Pizza is a food that is much loved. If you are wanting to keep within a healthy calorie range whether you are eating out at a pizza establishment or making a pizza at home, there are a few important tips to follow.
The difference between thick crust pizza and thin crust can be huge. On average a thin slice of pizza can save you 50 calories per serving over the thick crust. If you usually have a few slices, this can add up quickly.

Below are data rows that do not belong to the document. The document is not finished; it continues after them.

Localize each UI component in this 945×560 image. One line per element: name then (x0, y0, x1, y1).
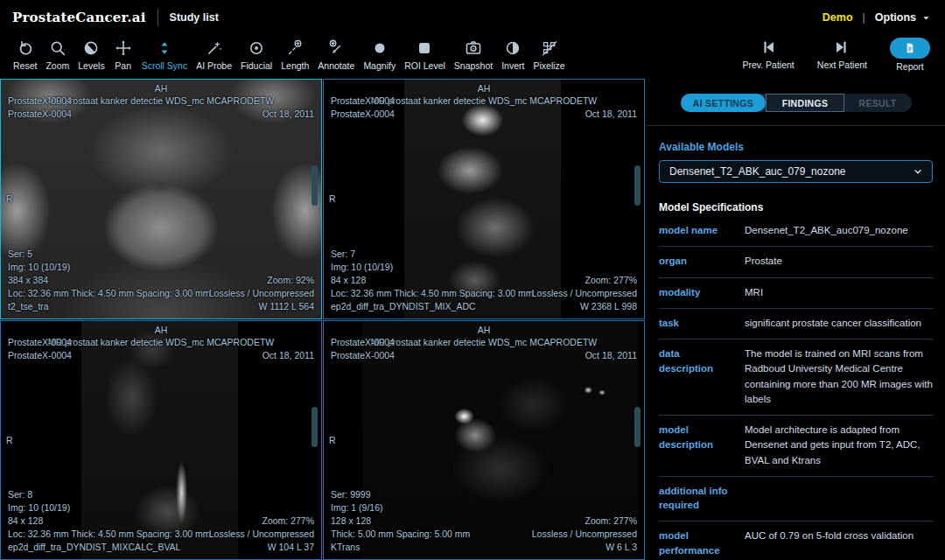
tool-label: Fiducial (241, 60, 272, 71)
series-number: Ser: 8 (8, 488, 211, 501)
viewport-bval[interactable]: AH MR prostaat kanker detectie WDS_mc MC… (0, 320, 322, 560)
fiducial-icon (247, 38, 266, 58)
compression: Lossless / Uncompressed (209, 287, 314, 300)
series-number: Ser: 9999 (331, 488, 470, 501)
tool-levels[interactable]: Levels (74, 38, 108, 71)
logo-separator (158, 9, 158, 26)
tab-ai-settings[interactable]: AI SETTINGS (681, 94, 766, 112)
header-pipe: | (863, 11, 865, 24)
tool-label: Invert (501, 60, 524, 71)
tool-magnify[interactable]: Magnify (359, 38, 400, 71)
tool-label: Pan (115, 60, 131, 71)
viewport-adc[interactable]: AH MR prostaat kanker detectie WDS_mc MC… (323, 79, 645, 319)
series-name: KTrans (331, 541, 470, 554)
model-specifications-table: model name Densenet_T2_ABK_auc079_nozone… (659, 216, 933, 560)
zoom-level: Zoom: 92% (209, 274, 314, 287)
patient-id: ProstateX-0004 (8, 108, 72, 121)
side-marker: R (329, 433, 336, 446)
tool-label: ROI Level (404, 60, 445, 71)
viewport-ktrans[interactable]: AH MR prostaat kanker detectie WDS_mc MC… (323, 320, 645, 560)
image-dimensions: 384 x 384 (8, 274, 211, 287)
window-level: W 6 L 3 (532, 541, 637, 554)
tab-findings[interactable]: FINDINGS (766, 94, 844, 112)
display-info: Zoom: 277% Lossless / Uncompressed W 236… (532, 274, 637, 313)
tool-zoom[interactable]: Zoom (41, 38, 74, 71)
nav-study-list[interactable]: Study list (170, 11, 219, 24)
study-date: Oct 18, 2011 (585, 108, 637, 121)
series-info: Ser: 8 Img: 10 (10/19) 84 x 128 Loc: 32.… (8, 488, 211, 554)
report-document-icon (903, 41, 917, 55)
viewport-t2[interactable]: AH MR prostaat kanker detectie WDS_mc MC… (0, 79, 322, 319)
options-label: Options (875, 11, 916, 24)
select-chevron-icon (913, 166, 923, 177)
zoom-level: Zoom: 277% (532, 274, 637, 287)
viewport-scrollbar[interactable] (634, 165, 640, 206)
tool-label: Pixelize (533, 60, 564, 71)
demo-link[interactable]: Demo (822, 11, 853, 24)
study-id: ProstateX-0004 (8, 336, 72, 349)
spec-row-data-description: data description The model is trained on… (659, 340, 933, 416)
next-patient-button[interactable]: Next Patient (813, 38, 872, 70)
tool-length[interactable]: Length (276, 38, 313, 71)
side-marker: R (329, 192, 336, 206)
compression: Lossless / Uncompressed (532, 287, 637, 300)
side-marker: R (6, 192, 13, 206)
zoom-level: Zoom: 277% (532, 514, 637, 528)
tool-annotate[interactable]: Annotate (313, 38, 359, 71)
image-number: Img: 1 (9/16) (331, 501, 470, 514)
prev-patient-button[interactable]: Prev. Patient (738, 38, 798, 70)
window-level: W 2368 L 998 (532, 300, 637, 313)
tool-scroll-sync[interactable]: Scroll Sync (137, 38, 192, 71)
annotate-icon (326, 38, 346, 58)
available-models-label: Available Models (659, 141, 933, 153)
tool-invert[interactable]: Invert (497, 38, 528, 71)
options-menu[interactable]: Options (875, 11, 931, 24)
tool-ai-probe[interactable]: AI Probe (192, 38, 236, 71)
series-name: t2_tse_tra (8, 300, 211, 313)
pixelize-icon (540, 38, 559, 58)
tool-pan[interactable]: Pan (109, 38, 137, 71)
viewport-scrollbar[interactable] (312, 407, 318, 447)
tool-roi-level[interactable]: ROI Level (400, 38, 450, 71)
tool-pixelize[interactable]: Pixelize (528, 38, 569, 71)
study-date: Oct 18, 2011 (262, 108, 314, 121)
invert-icon (503, 38, 522, 58)
study-date: Oct 18, 2011 (585, 349, 637, 362)
study-date: Oct 18, 2011 (262, 349, 314, 362)
app-logo: ProstateCancer.ai (12, 10, 146, 25)
next-patient-icon (832, 38, 851, 57)
tool-label: Reset (13, 60, 37, 71)
report-button[interactable]: Report (886, 38, 934, 72)
report-pill (890, 38, 930, 59)
series-number: Ser: 7 (331, 248, 534, 261)
viewport-grid: AH MR prostaat kanker detectie WDS_mc MC… (0, 79, 645, 560)
model-select[interactable]: Densenet_T2_ABK_auc_079_nozone (659, 160, 933, 183)
slice-location: Loc: 32.36 mm Thick: 4.50 mm Spacing: 3.… (331, 287, 534, 300)
tool-snapshot[interactable]: Snapshot (450, 38, 497, 71)
toolbar: Reset Zoom Levels Pan Scroll Sync AI Pro… (0, 35, 945, 79)
viewport-scrollbar[interactable] (312, 165, 318, 206)
scroll-sync-icon (155, 38, 174, 58)
spec-row-model-name: model name Densenet_T2_ABK_auc079_nozone (659, 216, 933, 247)
image-dimensions: 84 x 128 (8, 514, 211, 528)
tool-fiducial[interactable]: Fiducial (236, 38, 276, 71)
slice-location: Thick: 5.00 mm Spacing: 5.00 mm (331, 528, 470, 541)
chevron-down-icon (921, 13, 931, 23)
zoom-level: Zoom: 277% (209, 514, 314, 528)
tool-reset[interactable]: Reset (9, 38, 41, 71)
slice-location: Loc: 32.36 mm Thick: 4.50 mm Spacing: 3.… (8, 528, 211, 541)
series-info: Ser: 7 Img: 10 (10/19) 84 x 128 Loc: 32.… (331, 248, 534, 313)
pan-icon (114, 38, 133, 58)
model-select-value: Densenet_T2_ABK_auc_079_nozone (669, 165, 846, 178)
model-specifications-title: Model Specifications (659, 201, 933, 214)
reset-icon (16, 38, 35, 58)
tab-result[interactable]: RESULT (844, 94, 912, 112)
series-name: ep2d_diff_tra_DYNDIST_MIX_ADC (331, 300, 534, 313)
viewport-scrollbar[interactable] (634, 407, 640, 447)
report-label: Report (896, 61, 924, 72)
ai-probe-icon (205, 38, 224, 58)
levels-icon (81, 38, 101, 58)
series-number: Ser: 5 (8, 248, 211, 261)
tool-label: Annotate (318, 60, 354, 71)
tool-label: Snapshot (454, 60, 493, 71)
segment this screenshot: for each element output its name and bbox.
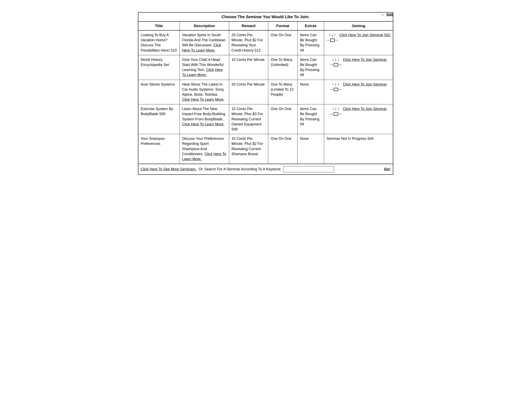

Meat, similar to a thicker crust, can add significant amounts of fat and calories. Rather than choosing toppings like pepperoni, sausage, and beef, choose leaner meats like chicken, ham, shrimp, or Canadian bacon. These leaner meats also serve as a great source of protein that will help keep you satisfied longer.
Vegetable toppings are an easy way to add nutrients to your pizza without adding several calories. Onions, black olives, red peppers, tomatoes, and broccoli are excellent choices. Vegetables also provide fiber, which along with protein can leave you tied over until your next meal.
Piling on the healthful toppings and limiting cheese is another trick to cut a lot of fat and calories from your pizza.
Finally, salads are a great side dish to be eaten with pizza. Salads are relatively low in calories and can help balance your meal to keep your calorie intake in check.
Next time you are planning a trip to a pizza establishment, check out their website first. Often, nutritional value and content of foods are listed on their sites. This, along with the tips mentioned above, will help keep your trip successfully healthy and not leave you feeling guilty.